• **THE TASK**:
Produce a word-for-word copy of the data that follows, excluding images.
————
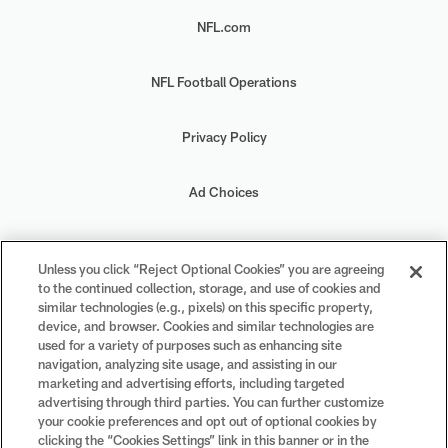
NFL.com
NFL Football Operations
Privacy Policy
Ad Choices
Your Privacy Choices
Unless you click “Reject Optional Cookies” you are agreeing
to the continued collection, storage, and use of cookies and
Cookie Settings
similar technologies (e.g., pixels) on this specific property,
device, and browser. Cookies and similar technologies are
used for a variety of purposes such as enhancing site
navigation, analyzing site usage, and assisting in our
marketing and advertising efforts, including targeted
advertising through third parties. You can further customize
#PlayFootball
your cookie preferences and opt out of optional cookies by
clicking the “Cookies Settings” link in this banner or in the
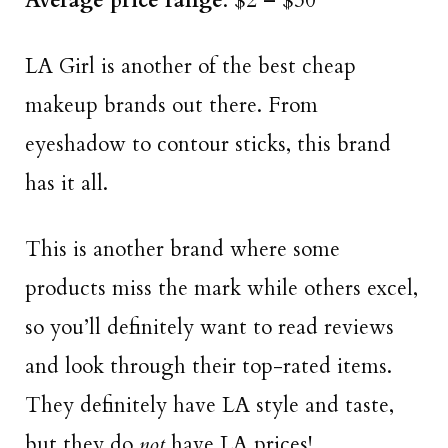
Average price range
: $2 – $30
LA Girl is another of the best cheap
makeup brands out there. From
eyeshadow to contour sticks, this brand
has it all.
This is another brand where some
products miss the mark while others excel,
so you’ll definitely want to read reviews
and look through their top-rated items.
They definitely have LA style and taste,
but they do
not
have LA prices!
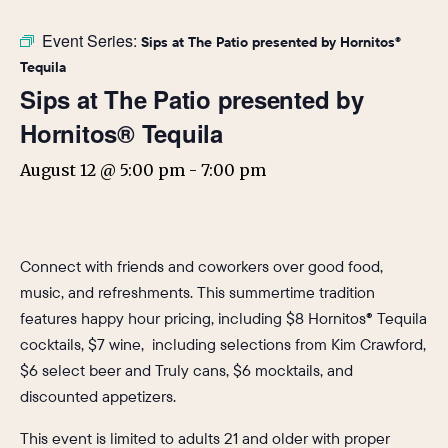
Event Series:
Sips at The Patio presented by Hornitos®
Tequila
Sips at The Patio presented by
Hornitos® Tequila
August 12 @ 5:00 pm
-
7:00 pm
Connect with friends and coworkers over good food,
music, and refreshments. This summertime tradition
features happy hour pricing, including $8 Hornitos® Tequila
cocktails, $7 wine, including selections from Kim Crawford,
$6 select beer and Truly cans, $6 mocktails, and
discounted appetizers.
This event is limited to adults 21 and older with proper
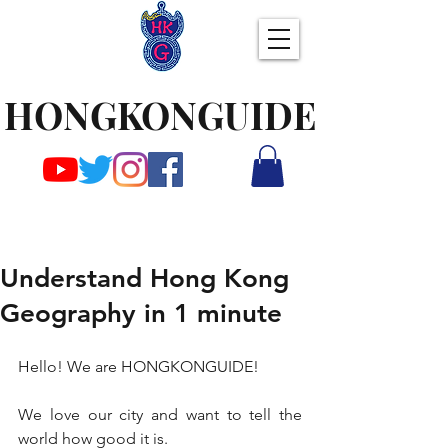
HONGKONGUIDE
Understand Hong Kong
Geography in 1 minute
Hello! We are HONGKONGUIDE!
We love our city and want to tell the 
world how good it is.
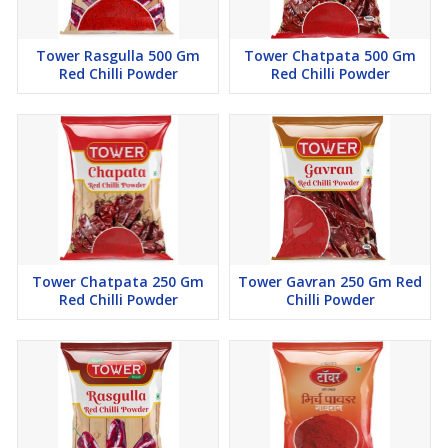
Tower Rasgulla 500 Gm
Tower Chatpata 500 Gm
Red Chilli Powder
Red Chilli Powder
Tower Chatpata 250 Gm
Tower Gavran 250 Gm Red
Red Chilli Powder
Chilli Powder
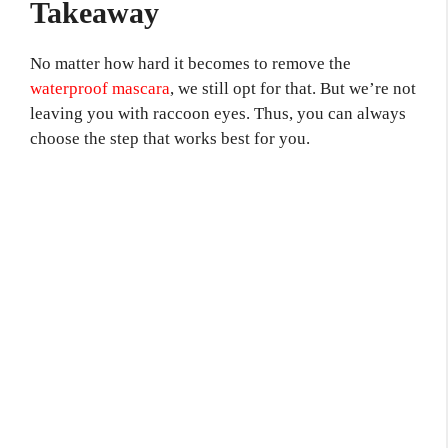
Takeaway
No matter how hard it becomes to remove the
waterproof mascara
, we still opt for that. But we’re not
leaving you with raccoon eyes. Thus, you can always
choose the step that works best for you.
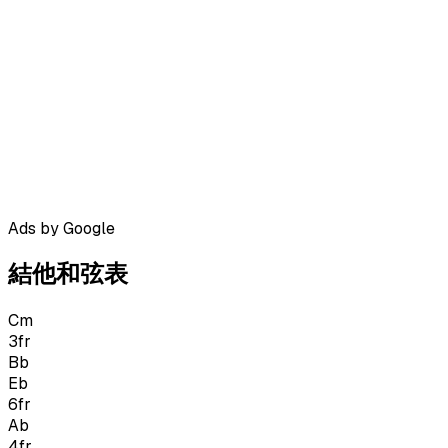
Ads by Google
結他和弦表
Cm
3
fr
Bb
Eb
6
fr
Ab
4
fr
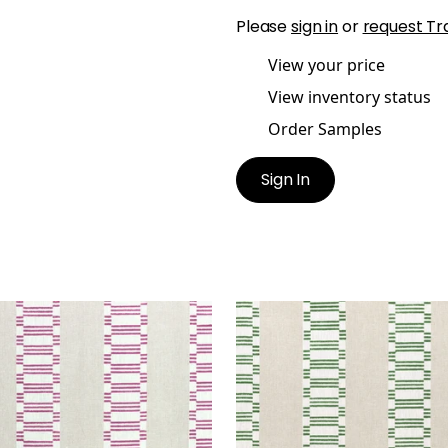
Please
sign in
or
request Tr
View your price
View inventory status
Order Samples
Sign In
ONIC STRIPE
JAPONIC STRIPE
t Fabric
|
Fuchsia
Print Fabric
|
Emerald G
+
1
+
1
————
• **WRITTEN REPLY**:
NFL.com
NFL Football Operations
Privacy Policy
Ad Choices
Your Privacy Choices
Unless you click “Reject Optional Cookies” you are agreeing
to the continued collection, storage, and use of cookies and
Cookie Settings
similar technologies (e.g., pixels) on this specific property,
device, and browser. Cookies and similar technologies are
used for a variety of purposes such as enhancing site
navigation, analyzing site usage, and assisting in our
marketing and advertising efforts, including targeted
advertising through third parties. You can further customize
#PlayFootball
your cookie preferences and opt out of optional cookies by
clicking the “Cookies Settings” link in this banner or in the
Average price range
: $2 – $30
LA Girl is another of the best cheap
makeup brands out there. From
eyeshadow to contour sticks, this brand
has it all.
This is another brand where some
products miss the mark while others excel,
so you’ll definitely want to read reviews
and look through their top-rated items.
They definitely have LA style and taste,
but they do
not
have LA prices!
Event Series:
Sips at The Patio presented by Hornitos®
Tequila
Sips at The Patio presented by
Hornitos® Tequila
August 12 @ 5:00 pm
-
7:00 pm
Connect with friends and coworkers over good food,
music, and refreshments. This summertime tradition
features happy hour pricing, including $8 Hornitos® Tequila
cocktails, $7 wine, including selections from Kim Crawford,
$6 select beer and Truly cans, $6 mocktails, and
discounted appetizers.
This event is limited to adults 21 and older with proper
HONGKONGUIDE
Understand Hong Kong
Geography in 1 minute
Hello! We are HONGKONGUIDE!
We love our city and want to tell the 
world how good it is.
Tower Rasgulla 500 Gm
Tower Chatpata 500 Gm
Red Chilli Powder
Red Chilli Powder
Tower Chatpata 250 Gm
Tower Gavran 250 Gm Red
Red Chilli Powder
Chilli Powder
Takeaway
No matter how hard it becomes to remove the
waterproof mascara
, we still opt for that. But we’re not
leaving you with raccoon eyes. Thus, you can always
choose the step that works best for you.
Ads by Google
結他和弦表
Cm
3
fr
Bb
Eb
6
fr
Ab
4
fr
Please
sign in
or
request Tr
View your price
View inventory status
Order Samples
Sign In
ONIC STRIPE
JAPONIC STRIPE
t Fabric
|
Fuchsia
Print Fabric
|
Emerald G
+
1
+
1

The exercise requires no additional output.